Environment, health or pleasure: how does active design engage employees?

With the Olympic Games just around the corner, some of our customers are wondering about the benefits of Active Design in their workspaces, a method that encourages people to act naturally. While this practice has been commonplace on our streets for some years now, as a way of combating sedentary lifestyles, it is now taking root on the premises of some companies.

In addition to mobility, can it move the boundaries and inspire new, more virtuous practices? For the environment, for health or just for fun, how can premises help to support organizations' environmental commitments, QWL or values, while taking care of their employees?

Eric Vermande, Image and Style Director, and Diane Mendes, People & Transformation Manager, took an interest in the subject.

Example of active design

Example of active design

Active Design, the path to new uses (at full speed).

Who hasn't preferred to climb the stairs in the metro, rather than take the escalator, seduced by a fun, colorful or interactive challenge? These messages of calories burned, rewarding or educational, even if they make us smile, encourage us to take action.

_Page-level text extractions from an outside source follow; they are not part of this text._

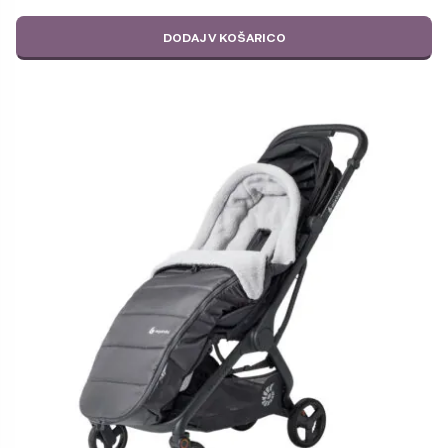
DODAJ V KOŠARICO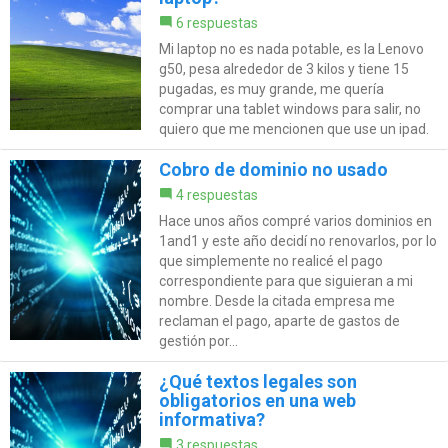
6 respuestas
Mi laptop no es nada potable, es la Lenovo
g50, pesa alrededor de 3 kilos y tiene 15
pugadas, es muy grande, me quería
comprar una tablet windows para salir, no
quiero que me mencionen que use un ipad.
Cobro de dominio no usado
4 respuestas
Hace unos años compré varios dominios en
1and1 y este año decidí no renovarlos, por lo
que simplemente no realicé el pago
correspondiente para que siguieran a mi
nombre. Desde la citada empresa me
reclaman el pago, aparte de gastos de
gestión por...
¿Qué textos legales son
obligatorios en una web
informativa?
3 respuestas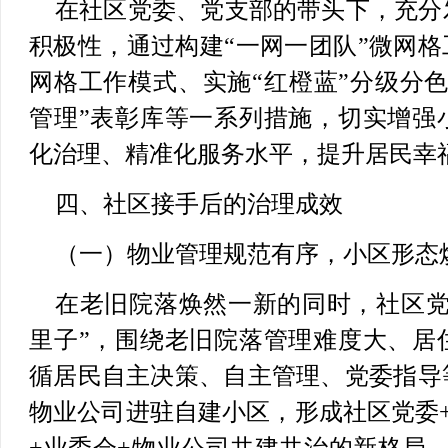
在社区党委、党支部的带头下，充分
积极性，通过构建“一网一团队”微网格
网格工作模式、实施“红橙蓝”分级分
管理”表彰库等一系列措施，切实增强
化治理、精准化服务水平，提升居民幸
四、社区接手后的治理成效
（一）物业管理规范有序，小区形态
在老旧院落焕然一新的同时，社区党
里子”，围绕老旧院落管理难度大、居
循居民自主决策、自主管理、党委指导
物业公司进驻自建小区，形成社区党委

In order to combat sedentary lifestyles, Active Design has mainly developed around solutions encouraging sport. And yet, if athletics tracks are appearing in corridors, their role is to create pathways, designed to activate employees in a natural way. However, the aim is not to get them to run around in suits and arrive at meetings with wet shirts. Physical activity is one of the levers, but not the only one. Brain activity is just as important.

Active Design will support companies' key messages on a day-to-day basis. It can help all organizations in their practices. CSR implementation, for example. Active Design can help with this.

Beyond that, we can imagine paths that contribute to well-being (QCVT), instill values (employer branding), or new ways of working (flex-office).

Active Design is all about the natural adoption of practices, whatever they may be.

Induce to act, from path to experience, everything has to be created

The notion of a journey is important for creating an experience and initiating new habits.

This route must be self-supporting and desirable. Every user must be able to use it at any time of day, without explanation.

Everything is done to induce and create an incentive environment that will become part of everyday life. The message is positive, educational, consistent with values and rewarding for those who follow it.

Example of active design

Example of active design

Create a new playground where employees can play together

We start with values and semantics. We get away from counting calories to play with the employee, projecting him or her into a dynamic.

Graphics are a real lever: explicit or implicit, they create flows. Paths with active and directional phases... Beyond the physical effort, the important thing is to encourage contact with as many people as possible.

Displays, signage, frescoes, misappropriation of objects: all avenues can be explored.

Follow a blue thread that leads to activities, for example. Or object detour where you don't see the same message depending on how you're positioned (sitting, standing), in a spirit of open-mindedness.

It's also important to work on branding to create a sense of belonging. While the use of colors helps to create the desire for discovery, the ideal is to create itineraries that integrate naturally into the space. Induce a perennial positioning as well as a more ephemeral perception of events.

Steps to long-term commitment

A habit is created after 21 days.

In addition, studies carried out by towns and cities show the importance of designing evolving routes, to avoid abandoning the practice once the discovery phase is over.

Step 1: Understanding objectives and challenges

The first step is to identify your objectives. You don't do active design for active design's sake. Are we creating one or more career paths? Are we going to act on CSR, values, QWL?

Step 2: Analysis of usage and employee needs

We need to adapt to the audience and the corporate culture in order to raise awareness.

This means understanding what affects them. In the same way as for an employee journey, we're going to look at habits. As experts in space planning, Parella's teams analyze the sequencing of the day, needs and movements. This will enable us to create active, directional phases. It's important to think carefully about usage to avoid over-solicitation, which would be counter-productive.

But also perhaps to identify those that can be diverted and give meaning, by involving employees in dynamic, unifying and fun workshops.

Step 3: Use and evolution phase

Experimentation could be a first step towards understanding the maturity peak and seeing how employees react.

Depending on the challenges and needs identified, managerial support can be provided to allow employees to have some fun. The program can also be punctuated with activities such as sports coaching.

It's also possible to make courses come alive in line with important corporate events.

We could also imagine a color change for Breast Cancer Week. Or a launch with the Olympic Games.

Scalable for lasting change

It must be easy and inexpensive to set up and take down courses, so as to be able to offer new experiences that adapt to different user maturities. Relying on specialists in the field of change management enables us to create evolving pathways that anchor change in the corporate world for the long term.